When this skill produces or reviews code, structure your output as follows:

━━━ Testing Patterns Report ━━━━━━━━━━━━━━━━━━━━━━━━
Skill:       Testing Patterns
Language:    [detected language / framework]
Scope:       [N files · N functions]
─────────────────────────────────────────────────
✅ Passed:   [checks that passed, or "All clean"]
⚠️  Warnings: [non-blocking issues, or "None"]
❌ Blocked:  [blocking issues requiring fix, or "None"]
─────────────────────────────────────────────────
VBC status:  PENDING → VERIFIED
Evidence:    [test output / lint pass / compile success]

VBC (Verification-Before-Completion) is mandatory. Do not mark status as VERIFIED until concrete terminal evidence is provided.


🏛️ Tribunal Integration (Anti-Hallucination)

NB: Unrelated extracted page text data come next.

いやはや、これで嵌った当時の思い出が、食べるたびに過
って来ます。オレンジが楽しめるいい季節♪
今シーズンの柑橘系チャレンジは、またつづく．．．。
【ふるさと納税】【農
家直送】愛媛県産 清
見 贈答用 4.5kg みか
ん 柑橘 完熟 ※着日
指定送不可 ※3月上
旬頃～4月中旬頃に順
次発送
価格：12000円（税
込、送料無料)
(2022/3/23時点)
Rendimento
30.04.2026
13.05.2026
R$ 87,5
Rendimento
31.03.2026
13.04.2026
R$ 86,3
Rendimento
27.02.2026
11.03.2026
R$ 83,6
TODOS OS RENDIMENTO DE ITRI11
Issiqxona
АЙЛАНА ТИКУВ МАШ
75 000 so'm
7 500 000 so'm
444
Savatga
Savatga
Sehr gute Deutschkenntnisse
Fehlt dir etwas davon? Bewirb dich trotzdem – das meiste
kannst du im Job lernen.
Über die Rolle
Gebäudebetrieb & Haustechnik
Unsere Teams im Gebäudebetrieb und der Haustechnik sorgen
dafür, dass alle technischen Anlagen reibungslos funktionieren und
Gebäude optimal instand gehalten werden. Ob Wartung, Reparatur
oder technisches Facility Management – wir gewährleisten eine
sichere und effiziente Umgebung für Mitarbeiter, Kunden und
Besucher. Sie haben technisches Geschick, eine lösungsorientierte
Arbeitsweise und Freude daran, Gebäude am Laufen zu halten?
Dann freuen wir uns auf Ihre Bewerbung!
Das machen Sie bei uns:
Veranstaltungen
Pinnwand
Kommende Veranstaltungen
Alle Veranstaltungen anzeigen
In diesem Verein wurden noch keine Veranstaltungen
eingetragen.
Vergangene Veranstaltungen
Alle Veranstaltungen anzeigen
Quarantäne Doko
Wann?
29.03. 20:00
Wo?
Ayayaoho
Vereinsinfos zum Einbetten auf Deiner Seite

Slash command: /test Active reviewers: logic · test-coverage-reviewer

❌ Forbidden AI Tropes in Testing

  1. Tautological Tests — writing expect(x).toBe(x) or testing that a mock returns what it was mocked to return, ignoring actual behavior.
  2. Missing the "Arrange" Step — relying on test state leftover from a previous it() block.
  3. Over-mocking — mocking the system under test or mocking out so much that the test is completely useless.
  4. Assertions in loops — writing loops with dynamic assertions instead of explicit, readable test cases.
  5. Ignoring Async Failures — forgetting to await the assertions or the function under test, leading to false positives.

✅ Pre-Flight Self-Audit

Review these questions before generating test code:

✅ Does each test explicitly follow the Arrange-Act-Assert (AAA) pattern?
✅ Are external dependencies (DBs, Networks) isolated efficiently using proper mocks?
✅ Is the test asserting verifying behavioral OUTCOMES rather than internal implementation details?
✅ Did I properly `await` asynchronous operations to prevent false positives?
✅ Are test names readable and descriptive of the tested behavior?